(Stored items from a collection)
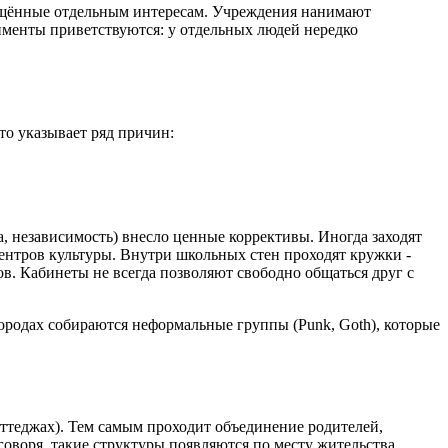
вящённые отдельным интересам. Учреждения нанимают
именты приветствуются: у отдельных людей нередко
то указывает ряд причин:
а, независимость) внесло ценные коррективы. Иногда заходят
ентров культуры. Внутри школьных стен проходят кружки -
ов. Кабинеты не всегда позволяют свободно общаться друг с
городах собираются неформальные группы (Punk, Goth), которые
оттеджах). Тем самым проходит объединение родителей,
воря, такие структуры появляются по месту жительства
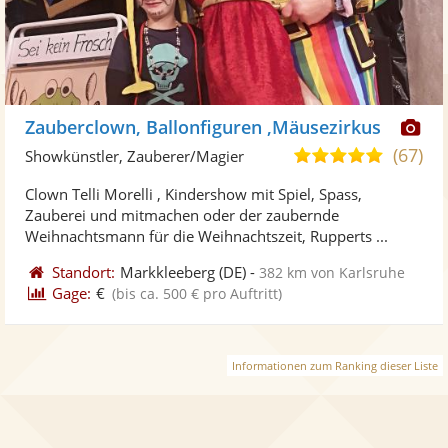
Di
Zauberclown, Ballonfiguren ,Mäusezirkus
Kü
(67)
4,8
Showkünstler, Zauberer/Magier
ste
von
Clown Telli Morelli , Kindershow mit Spiel, Spass,
Fo
5
Zauberei und mitmachen oder der zaubernde
ber
Sternen
Weihnachtsmann für die Weihnachtszeit, Rupperts ...
Standort:
Markkleeberg
(DE)
-
382 km von Karlsruhe
Gage:
€
(bis ca. 500 € pro Auftritt)
Informationen zum Ranking dieser Liste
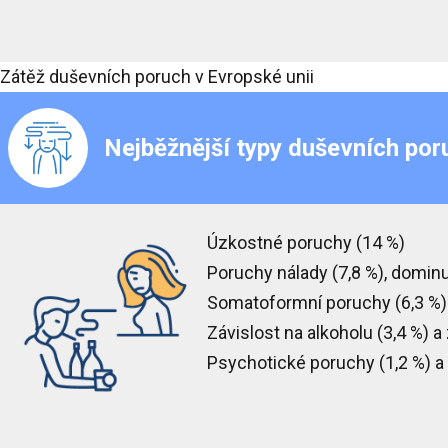
Zátěž duševních poruch v Evropské unii
Nejběžnější typy duševních por
Úzkostné poruchy
(14 %)
Poruchy nálady
(7,8 %), dominu
Somatoformní poruchy
(6,3 %)
Závislost na alkoholu
(3,4 %) a
Psychotické poruchy
(1,2 %)
a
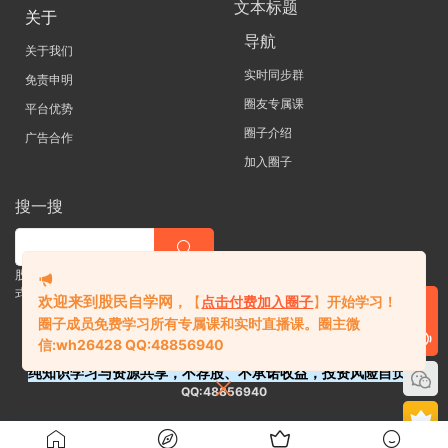
文本标题
关于
导航
关于我们
实时同步群
免责申明
圈友专属课
平台优势
圈子介绍
广告合作
加入圈子
搜一搜
股票 |直播| 外汇| 期货 |金融理财一站
式学习平台
欢迎来到股民自学网
，
【
点击付费加入圈子
】
开始学习！
圈子成员免费学习所有专属课和实时直播课。
圈主微
信:
wh26428 QQ:48856940
纯知识学习与资源共享，不荐股、不承诺收益，投资风险自负。
QQ:48856940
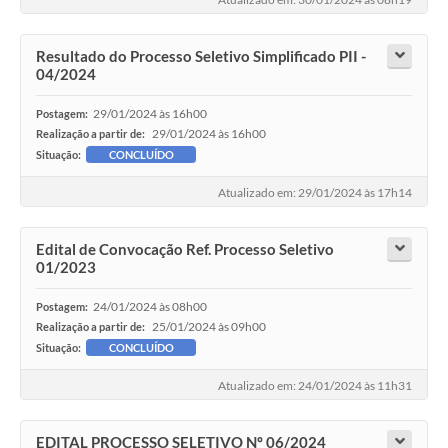
Resultado do Processo Seletivo Simplificado PII -
04/2024
29/01/2024 às 16h00
Postagem:
29/01/2024 às 16h00
Realização a partir de:
Situação:
CONCLUÍDO
Atualizado em: 29/01/2024 às 17h14
Edital de Convocação Ref. Processo Seletivo
01/2023
24/01/2024 às 08h00
Postagem:
25/01/2024 às 09h00
Realização a partir de:
Situação:
CONCLUÍDO
Atualizado em: 24/01/2024 às 11h31
EDITAL PROCESSO SELETIVO Nº 06/2024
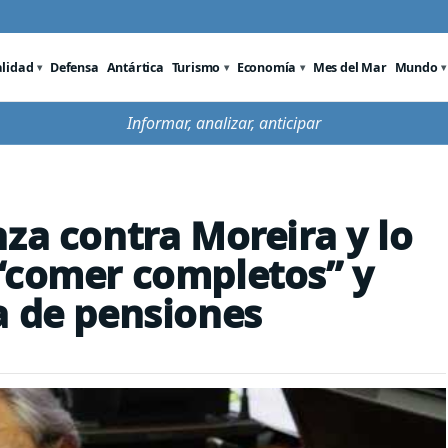
alidad
Defensa
Antártica
Turismo
Economía
Mes del Mar
Mundo
Informar, analizar, anticipar
za contra Moreira y lo
“comer completos” y
a de pensiones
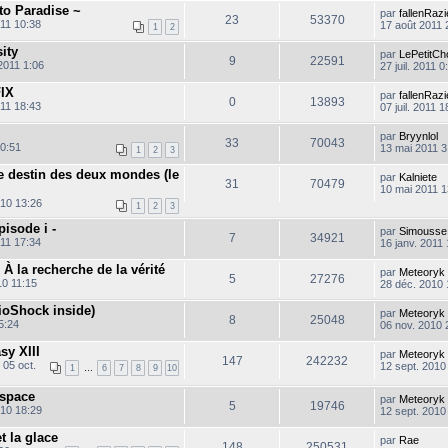
e
 to Paradise ~
par
fallenRazi
r
23
53370
011 10:38
17 août 2011 
n
1
2
i
ity
e
par
LePetitC
9
22591
r
 2011 1:06
27 juil. 2011 0
m
e
FIX
par
fallenRazi
s
0
13893
011 18:43
07 juil. 2011 1
s
a
g
par
Bryynlol
33
70043
20:51
e
13 mai 2011 3
1
2
3
Le destin des deux mondes (le
par
Kalniete
31
70479
10 mai 2011 1
010 13:26
1
2
3
pisode i -
par
Simousse
7
34921
011 17:34
16 janv. 2011
 À la recherche de la vérité
par
Meteoryk
5
27276
10 11:15
28 déc. 2010 
ioShock inside)
par
Meteoryk
8
25048
5:24
06 nov. 2010 
sy XIII
par
Meteoryk
147
242232
 05 oct.
12 sept. 2010
1
…
6
7
8
9
10
espace
par
Meteoryk
5
19746
010 18:29
12 sept. 2010
et la glace
par
Rae
148
250531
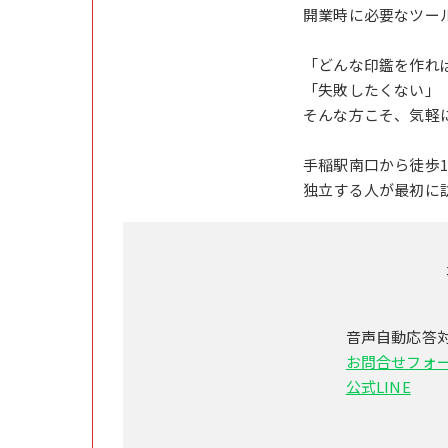
開業時に必要なツー
「どんな印鑑を作れ
「失敗したくない」
そんな方こそ、気軽
手稲駅南口から徒歩
独立する人が最初に
音声自動応答
お問合せフォ
公式LINE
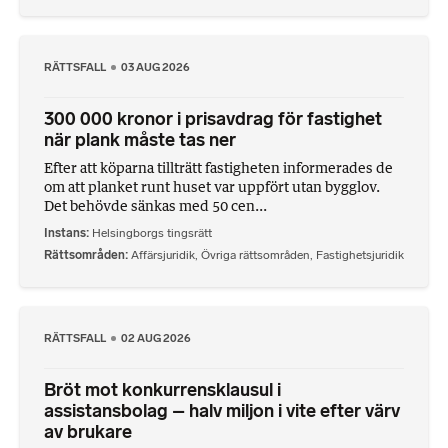
RÄTTSFALL
03 AUG 2026
300 000 kronor i prisavdrag för fastighet
när plank måste tas ner
Efter att köparna tillträtt fastigheten informerades de
om att planket runt huset var uppfört utan bygglov.
Det behövde sänkas med 50 cen...
Instans
Helsingborgs tingsrätt
Rättsområden
Affärsjuridik
,
Övriga rättsområden
,
Fastighetsjuridik
RÄTTSFALL
02 AUG 2026
Bröt mot konkurrensklausul i
assistansbolag – halv miljon i vite efter värv
av brukare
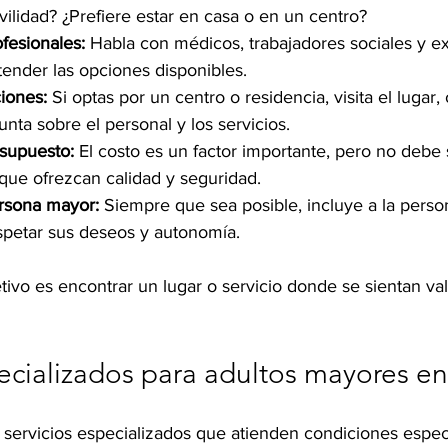
ilidad? ¿Prefiere estar en casa o en un centro?
fesionales:
 Habla con médicos, trabajadores sociales y e
ntender las opciones disponibles.
ciones:
 Si optas por un centro o residencia, visita el lugar,
nta sobre el personal y los servicios.
esupuesto:
 El costo es un factor importante, pero no debe s
que ofrezcan calidad y seguridad.
ersona mayor:
 Siempre que sea posible, incluye a la perso
spetar sus deseos y autonomía.
ivo es encontrar un lugar o servicio donde se sientan val
pecializados para adultos mayores e
servicios especializados que atienden condiciones espec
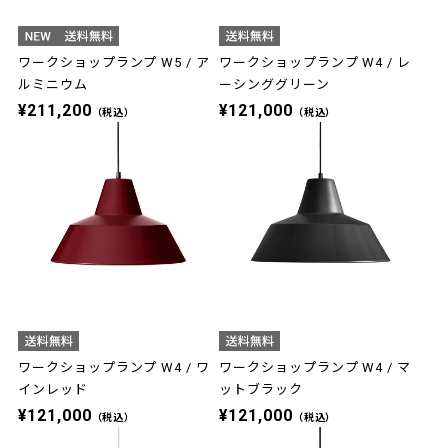
ワークショップランプ W5 / ア
ワークショップランプ W4 / レ
ルミニウム
ーシンググリーン
¥211,200
¥121,000
（税込）
（税込）
ワークショップランプ W4 / ワ
ワークショップランプ W4 / マ
インレッド
ットブラック
¥121,000
¥121,000
（税込）
（税込）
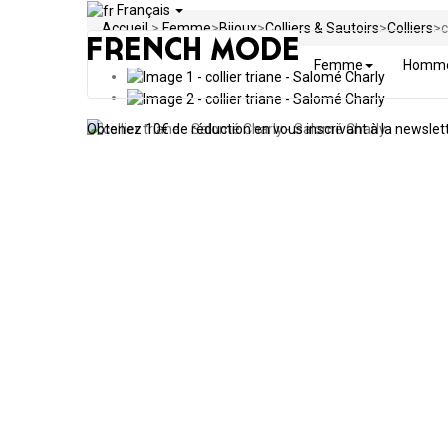
Français
Accueil
>
Femme
>
Bijoux
>
Colliers & Sautoirs
>
Colliers
>
c
Femme
Homm
Obtenez
10€ de réduction en vous inscrivant à la newslet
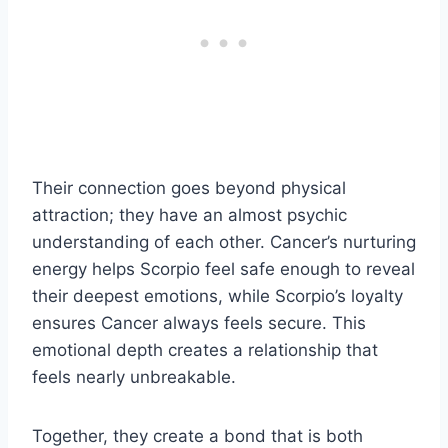
Their connection goes beyond physical
attraction; they have an almost psychic
understanding of each other. Cancer’s nurturing
energy helps Scorpio feel safe enough to reveal
their deepest emotions, while Scorpio’s loyalty
ensures Cancer always feels secure. This
emotional depth creates a relationship that
feels nearly unbreakable.
Together, they create a bond that is both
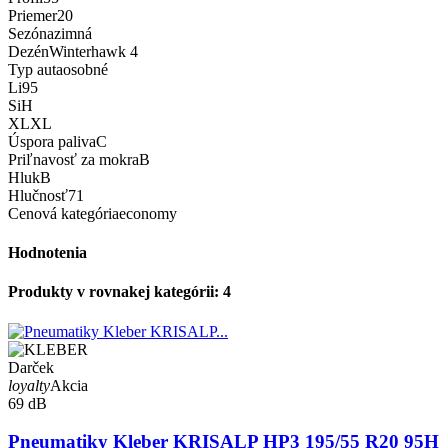
Priemer
20
Sezóna
zimná
Dezén
Winterhawk 4
Typ auta
osobné
Li
95
Si
H
XL
XL
Úspora paliva
C
Priľnavosť za mokra
B
Hluk
B
Hlučnosť
71
Cenová kategória
economy
Hodnotenia
Produkty v rovnakej kategórii: 4
Darček
loyalty
Akcia
69 dB
Pneumatiky Kleber KRISALP HP3 195/55 R20 95H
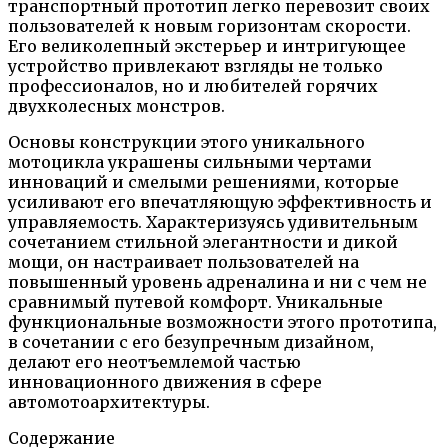
транспортный прототип легко перевозит своих
пользователей к новым горизонтам скорости.
Его великолепный экстерьер и интригующее
устройство привлекают взгляды не только
профессионалов, но и любителей горячих
двухколесных монстров.
Основы конструкции этого уникального
мотоцикла украшены сильными чертами
инноваций и смелыми решениями, которые
усиливают его впечатляющую эффективность и
управляемость. Характеризуясь удивительным
сочетанием стильной элегантности и дикой
мощи, он настраивает пользователей на
повышенный уровень адреналина и ни с чем не
сравнимый путевой комфорт. Уникальные
функциональные возможности этого прототипа,
в сочетании с его безупречным дизайном,
делают его неотъемлемой частью
инновационного движения в сфере
автомотоархитектуры.
Содержание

[EXERCISE DETAILS]
Write out, from the lines above, only those from the line with "транспортный прототип легко перевозит своих" to the line with "инноваций и смелыми решениями, которые", exactly as given, including the first and the last.

[OUTPUT]
транспортный прототип легко перевозит своих
пользователей к новым горизонтам скорости.
Его великолепный экстерьер и интригующее
устройство привлекают взгляды не только
профессионалов, но и любителей горячих
двухколесных монстров.
Основы конструкции этого уникального
мотоцикла украшены сильными чертами
инноваций и смелыми решениями, которые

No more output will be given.